Their smiles turned to frowns. The first one said, “Throwing names around, that’s not a nice thing to do.”
“He’s not getting away with it.” Angry, I tossed the ticket on Gloria’s desk and said, “You can give him that, and tell him I’m staying here and getting married.”
“You’re a very dumb fella,” the first one told me.
“He needs an explanation,” the second one suggested.
“Maybe so.” The first one frowned — his manner was a bit impatient, a bit pedantic, but mostly disappointed in my denseness — and he said, “See, what our job is, my friend here and me, we send people away. This fella doesn’t want that fella around any more, so we send him away.”
“That’s right,” the second one said.
“Now, we got two different ways,” the first one said, holding up two meaty fingers, “to send people away. The first is we take a fella to the bus station or the airport or whatever, and put him on board, and wish him like a bon voyage.”
“That’s right,” the second one said.
“Now, the second way,” the first one said, “is we take people to the hospital after some bones have been broken. Like leg bones, or maybe a back, maybe a shoulder. All depends how long the fella’s supposed to be away.”
“That’s right,” the second one said.
I stared at them. They were talking like the heavies in a B movie, they were talking melodrama. Therefore I laughed at them, right? Wrong. I looked at them, and I saw that if they wanted to pretend I was a beachball and toss me back and forth, then that’s what they would do, and no way would I stop them. And I noticed that I was alone in this office with these two guys, and I further noticed that they seemed to be very conscientious workmen, dedicated to their job. I backed a step away from them, wondering if I could make it into my inner office, lock the door, phone the police (no, they’d break the door down before I finished dialing), and I said, “Now, look.”
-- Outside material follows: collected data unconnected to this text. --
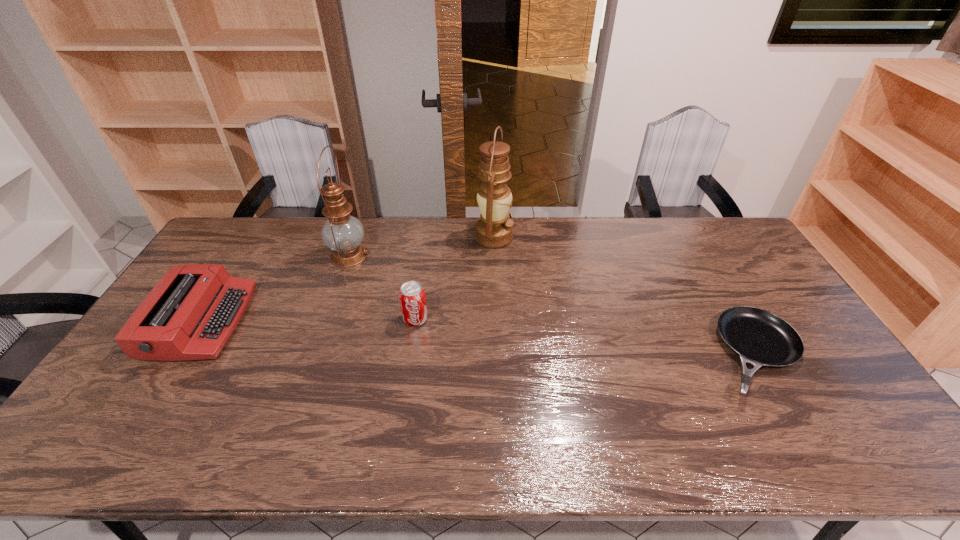 The image size is (960, 540). In order to click on the fourth object from left to right in this screenshot , I will do `click(494, 230)`.

Find the location of a particular element. the left oil lamp is located at coordinates (342, 233).

The image size is (960, 540). I want to click on the third object from left to right, so click(412, 298).

The height and width of the screenshot is (540, 960). What are the coordinates of `the third tallest object` in the screenshot? It's located at (412, 298).

Identify the location of the second shortest object. (191, 313).

Where is `the leftmost object`? the leftmost object is located at coordinates (191, 313).

The width and height of the screenshot is (960, 540). I want to click on pan, so click(x=760, y=338).

Locate an element on the screen. the rightmost object is located at coordinates (760, 338).

I want to click on vacant space located 0.330m on the left of the right oil lamp, so click(385, 237).

You are a GUI agent. You are given a task and a screenshot of the screen. Output one action in this format:
    pyautogui.click(x=<x>, y=<y>)
    Task: Click on the vacant space situated 0.160m on the right of the second object from left to right
    The height and width of the screenshot is (540, 960).
    Given the screenshot: What is the action you would take?
    pyautogui.click(x=415, y=255) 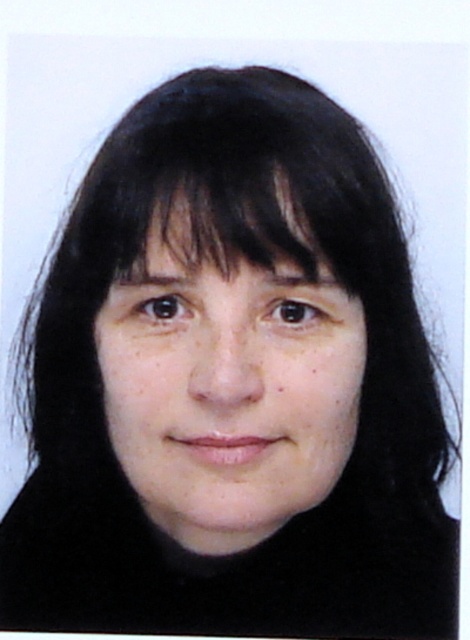 Based on the photo, based on the scene description, can you determine which object is wider between the smooth skin face at center and the black matte hair at upper center?

The smooth skin face at center is wider than the black matte hair at upper center according to the description.

You are an artist sketching the portrait and want to add a highlight on the point that is closer to the viewer. Which point should you choose between point (195,428) and point (307,253)?

Point (307,253) is closer to the viewer than point (195,428), so you should choose point (307,253) to add the highlight.

Based on the description, where is the smooth skin face at center located in the image?

The smooth skin face at center is located at the 2D coordinates point of (227, 384).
“What our job is this time,” the first one said, going on placidly with his explanation, “is to take you to your apartment and help you pack, and then take you to the airport and put you on the plane.”
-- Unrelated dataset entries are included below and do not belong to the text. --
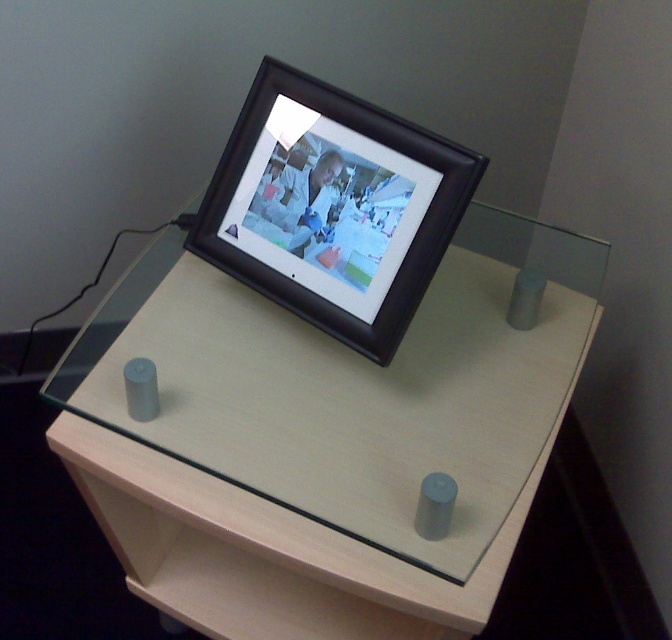 Question: Is light wood computer desk at center smaller than black matte picture frame at center?

Choices:
 (A) yes
 (B) no

Answer: (B)

Question: Which of the following is the closest to the observer?

Choices:
 (A) (168, 464)
 (B) (384, 131)

Answer: (B)

Question: Which of the following is the closest to the observer?

Choices:
 (A) black matte picture frame at center
 (B) light wood computer desk at center

Answer: (B)

Question: Which point is farther to the camera?

Choices:
 (A) (386, 326)
 (B) (284, 340)

Answer: (B)

Question: In this image, where is light wood computer desk at center located relative to black matte picture frame at center?

Choices:
 (A) left
 (B) right

Answer: (A)

Question: Can you confirm if light wood computer desk at center is positioned above black matte picture frame at center?

Choices:
 (A) yes
 (B) no

Answer: (B) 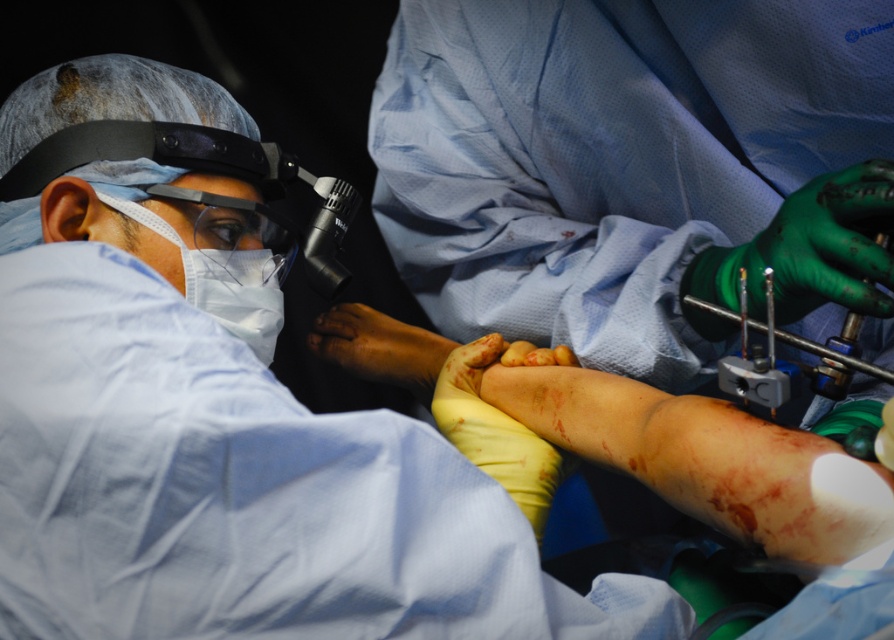 You are a medical student observing a surgical procedure. You notice two white matte masks in the scene. How far apart are the white matte mask at center and the white matte mask at left?

The white matte mask at center and the white matte mask at left are 0.25 inches apart.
“Unless you argue with us,” the second one said.
The first one nodded. “That’s right.”
“In that case,” the second one said, “our job is to take you to the hospital.”
Comedy: The Coward’s Response to Aggression. Inside I was raging, a death-red glow of fury and hate. I said, “Well, I’ll go away with you, but I just know you won’t respect me in the morning.”
38
When i saw the Alfa, I knew I couldn’t do it.
Coming interminably down in the freight elevator, my two new friends standing on either side of me like temple columns (“my name, dear, is Simpson, not Samson,”), I had given myself any number of reasons why what was happening to me was not really a defeat after all, but might even be considered in some ways a victory. Art Dodge, driven out of town by Ernest Volpinex, would disappear from the scene. Tomorrow, Bart Dodge would sneak back from St. Martin, have a wonderful reconciliation with Betty, and live happily for the foreseeable future. With any luck, I might even get to keep Liz’s ten thousand dollars; if it cleared before she put a stop payment on it. I’d known all along I should stop playing this twin game, should settle into one persona and begin to harvest my crops, so now circumstances were forcing me to take the road I had already acknowledged to be the path of wisdom. And if the taste in my mouth was partly bile, if the lump in my throat was partly rage, if the fact of my exile was mostly Volpinex’s victory rather than mine, so what? Bart could get even with him for me later.